The finalists are based on three different mathematical approaches. The ones that NIST’s announcement calls the “most promising general-purpose algorithms” use lattices and depend on the difficulty of finding one element or vector in this lattice. There are three different encryption schemes (CRYSTALS-KYBER, NTRU, and SABER) and two different signature algorithms (CRYSTALS-DILITHIUM and FALCON).

NIST also chose an older signature approach developed by Robert McEliece in 1978. It relies on the difficulty of finding the right solution to a general error-correcting code. These mathematical constructions are normally used in data storage and transmission to recover from errors, but McEliece found a way to change their construction so recovering from the error was hard for everyone but the people who held the right secret key. The last finalist is known as a Rainbow code and it constructs polynomials built out of many variables that are hard for an attacker to solve.

Several alternates were named to encourage more research into their foundations. Some rely on similar mathematical foundations to the finalists, but some use entirely different approaches. The SPHINCS+, for instance, builds signatures out of hashed values.

The new potential replacements for RSA may not be easily swapped with the existing ones. Some are much slower and others may not offer the same options for both generating signatures or encrypting the data. Many depend upon keys that are much larger and much of the active research is devoted to looking for variants that use smaller keys. It’s not uncommon to hear of keys that may be 500 kilobytes or more, substantially larger than many of the current keys that may be just several hundred bytes.

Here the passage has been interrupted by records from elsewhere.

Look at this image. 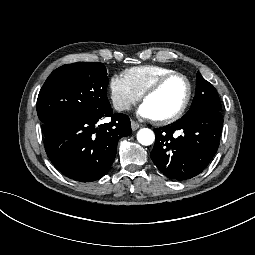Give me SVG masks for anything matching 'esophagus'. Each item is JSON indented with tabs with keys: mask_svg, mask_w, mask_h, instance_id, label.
I'll return each mask as SVG.
<instances>
[{
	"mask_svg": "<svg viewBox=\"0 0 255 255\" xmlns=\"http://www.w3.org/2000/svg\"><path fill=\"white\" fill-rule=\"evenodd\" d=\"M131 128L133 131L137 130L139 128V124L135 122L134 120L131 121Z\"/></svg>",
	"mask_w": 255,
	"mask_h": 255,
	"instance_id": "1",
	"label": "esophagus"
}]
</instances>
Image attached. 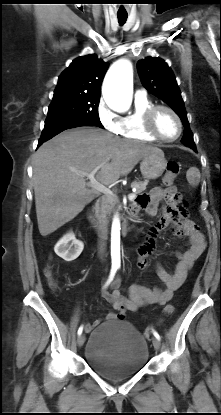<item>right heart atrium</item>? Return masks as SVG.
Wrapping results in <instances>:
<instances>
[{
	"instance_id": "right-heart-atrium-1",
	"label": "right heart atrium",
	"mask_w": 221,
	"mask_h": 415,
	"mask_svg": "<svg viewBox=\"0 0 221 415\" xmlns=\"http://www.w3.org/2000/svg\"><path fill=\"white\" fill-rule=\"evenodd\" d=\"M97 117L105 130L114 134H119L121 129V117L110 109L104 100H100L97 106Z\"/></svg>"
}]
</instances>
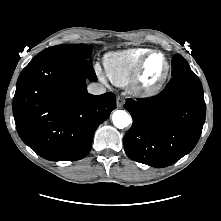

Whitfield Diffie, a cryptographer who helped create public key cryptography, notes that the new proposals could require more computation to set up. “We will probably have to do more caching,” he says. “If post-quantum systems are more computationally expensive than the current ones, you may have to spend a minute of computing to negotiate a key with eBay or Amazon, say, on 2 January, keep it all year, and do authentication classically.”

Current protocols typically negotiate a new key for each interaction. Running computationally more expensive key generation less often may result in the same overall cost of computation, says Diffie, but at the cost of “decreasing forward secrecy and diminishing the evidential value of signatures.”

Martin Hellman, another of the original mathematicians who began exploring public key cryptography in the 1970s, suggests that the world may want to develop new protocols that combine several distinct algorithms. Instead of simply relying on one algorithm to create the random key to encrypt some data, the protocol should run several algorithms and combine the keys from all of them into one key (perhaps via XOR or possibly with a more elaborate one-way function).

Hellman has been thinking about how to survive the collapse of an algorithm for more than a decade. Adding this kind of long-term security would prevent the potential panic that might result if a solid attack appears very suddenly.

But even if the catastrophic breaks don’t come, he points out that even the smaller increments built from the evolution of algorithms for factoring (or other attacks) can add up. A good plan for catastrophic collapse could also help defend against the slow increase in power that evolves over the years. 

“Some data that is secret today should still be secret 50 to100 years from now.” Hellman says. “So, an advance that far in the future would have dangerous implications for data protected today.”